Characterization of vacuum evaporated CdTe thin films prepared at ambient temperature

Polycrystalline cadmium telluride (CdTe) thin films were prepared by vacuum evaporation on glass substrates at ambient temperature. X-ray diffraction pattern (XRD) showed that the films are polycrystalline with predominant zinc blend structure. A strong reflection from the (111) plane of the cubic phase was seen beside two weak reflections from the (220) and (311) planes of the same phase. Three very weak lines that are characteristic of elemental tellurium were also observed. The average grain size was estimated by using Sherrer's formula and found to be 24±1 nm. The scanning electron microscope (SEM) image showed a uniform surface with submicron grain size. The difference between grain size obtained from Sherrer's formula and that observed in the SEM micrograph means that each grain consists of a large number of smaller crystallites. The composition of the films was explored by using energy dispersive spectroscopy (EDS), which revealed that the surfaces of the films have excess tellurium.

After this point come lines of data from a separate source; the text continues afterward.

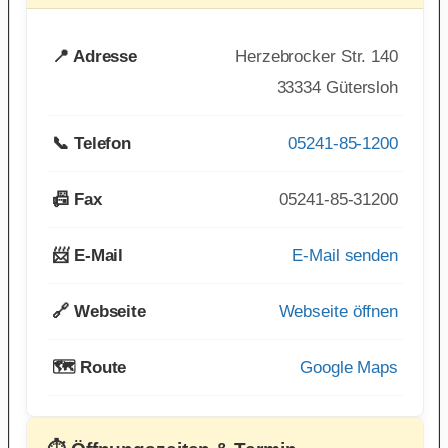
📍 Adresse
Herzebrocker Str. 140
33334 Gütersloh
📞 Telefon
05241-85-1200
📠 Fax
05241-85-31200
📨 E-Mail
E-Mail senden
🔗 Webseite
Webseite öffnen
🗺️ Route
Google Maps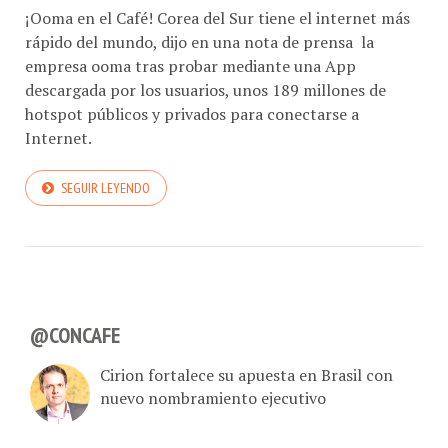
¡Ooma en el Café! Corea del Sur tiene el internet más
rápido del mundo, dijo en una nota de prensa la
empresa ooma tras probar mediante una App
descargada por los usuarios, unos 189 millones de
hotspot públicos y privados para conectarse a
Internet.
SEGUIR LEYENDO
@CONCAFE
Cirion fortalece su apuesta en Brasil con
nuevo nombramiento ejecutivo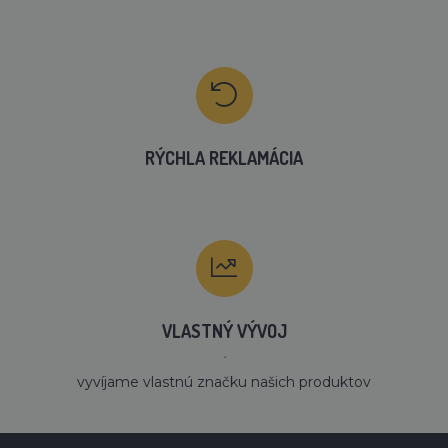
RÝCHLA REKLAMÁCIA
VLASTNÝ VÝVOJ
´
vyvíjame vlastnú značku našich produktov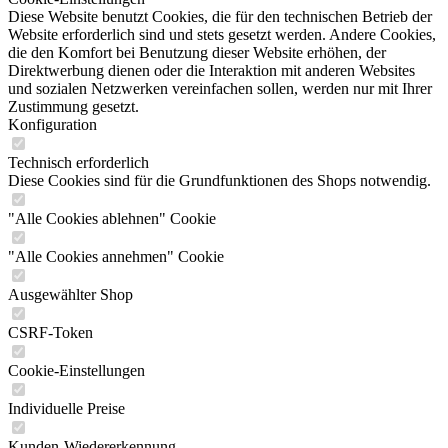
Diese Website benutzt Cookies, die für den technischen Betrieb der
Website erforderlich sind und stets gesetzt werden. Andere Cookies,
die den Komfort bei Benutzung dieser Website erhöhen, der
Direktwerbung dienen oder die Interaktion mit anderen Websites
und sozialen Netzwerken vereinfachen sollen, werden nur mit Ihrer
Zustimmung gesetzt.
Konfiguration
Technisch erforderlich
Diese Cookies sind für die Grundfunktionen des Shops notwendig.
"Alle Cookies ablehnen" Cookie
"Alle Cookies annehmen" Cookie
Ausgewählter Shop
CSRF-Token
Cookie-Einstellungen
Individuelle Preise
Kunden-Wiedererkennung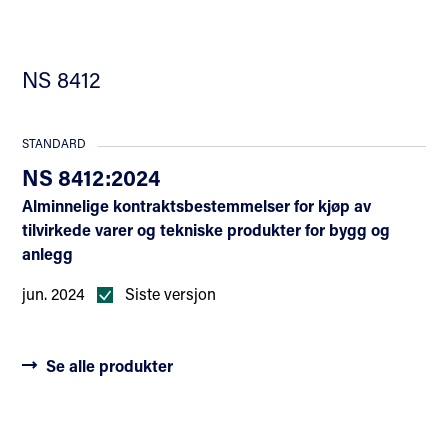
NS 8412
STANDARD
NS 8412:2024
Alminnelige kontraktsbestemmelser for kjøp av
tilvirkede varer og tekniske produkter for bygg og
anlegg
jun. 2024
Siste versjon
Se alle produkter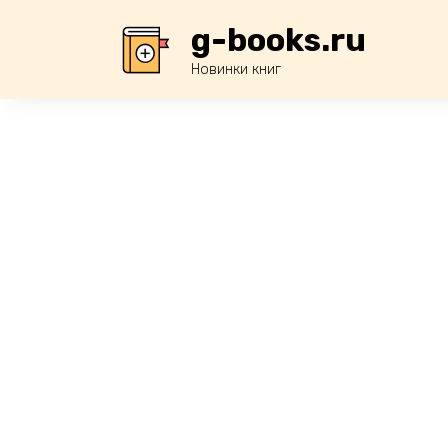
Перейти
g-books.ru
к
содержанию
Новинки книг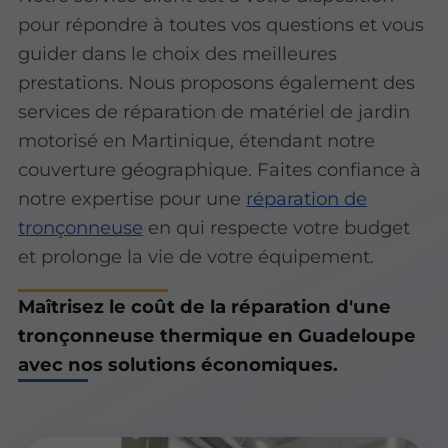
pour répondre à toutes vos questions et vous
guider dans le choix des meilleures
prestations. Nous proposons également des
services de réparation de matériel de jardin
motorisé en Martinique, étendant notre
couverture géographique. Faites confiance à
notre expertise pour une
réparation de
tronçonneuse
en qui respecte votre budget
et prolonge la vie de votre équipement.
Maîtrisez le coût de la réparation d'une
tronçonneuse thermique en Guadeloupe
avec nos solutions économiques.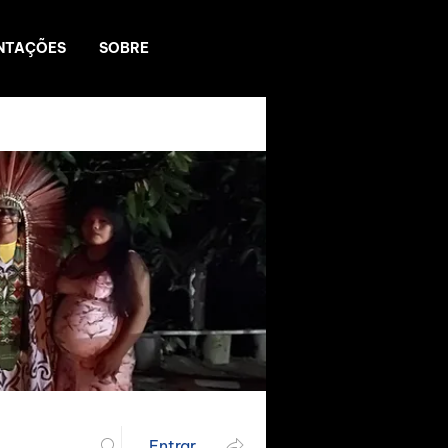
NTAÇÕES
SOBRE
Entrar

The transmittance was measured in the wavelength range λ=400–1100 nm and used to estimate the optical bandgap energy E_g which was found to be E_g=1.48±0.01 eV. The absorption coefficient was calculated and plotted against the photon's energy and tailing in the bandgap was observed. This tailing was found to follow the empirical Urbach rule. The width of the tail was estimated and related to localized states. The linear current–voltage (I–V) plots were used to find the resistivity ρ, where a value of ρ=2.10×10⁶ Ω cm was obtained.